“About these bloodstains on the window sill,” said the detective. “Would the cat attack an intruder viciously enough to draw blood?”
“Heavens, no!” said ONE. “He's just a pampered little house pet. We found him hiding under the bed, scared stiff.”
“And you're sure you can't remember any unusual incident lately? Has anyone come to the house who might have seen the silver or jewelry? Repairman? Window washer?”
“I wish I could be more helpful,” said ONE, “but honestly, I can't think of a single suspect.”
Phut Phat gave up.
Wriggling free, he jumped down from ONE's lap and walked toward the door with head depressed and hind legs stiff with disgust. He knew who it was. He knew! The man with the shiny stick.

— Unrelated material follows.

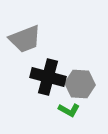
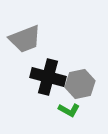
gray hexagon: rotated 16 degrees counterclockwise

But it was useless to try to communicate. The human mind was closed so tight that nothing important would ever penetrate. And ONE was so busy with her own chatter that her mind ...
The jingle of keys caught Phut Phat's attention. He turned and saw TWO swinging his key chain back and forth, back and forth, and saying nothing. TWO always did more thinking than talking. Perhaps Phut Phat had been trying to communicate with the wrong mind. Perhaps TWO was really Number One in the household and ONE was Number TWO. Phut Phat froze in his position of concentration, sitting tall and compact with tail stiff. The key chain swung back and forth, and Phut Phat fastened his blue eyes on three wrinkles just underneath TWO's hairline. He concentrated. The key chain swung back and forth, back and forth. Phut Phat kept concentrating.
“Wait a minute,” said TWO, coming out of his puzzled silence. “I just thought of something. Helen, remember that party we gave a couple of weeks ago? There was one guest we couldn't account for. A man with a silver cane.”
“Why, yes! The man was so curious about the coop on the fire escape. Why didn't I think of him? Lieutenant, he was terribly interested in our Georgian silver.”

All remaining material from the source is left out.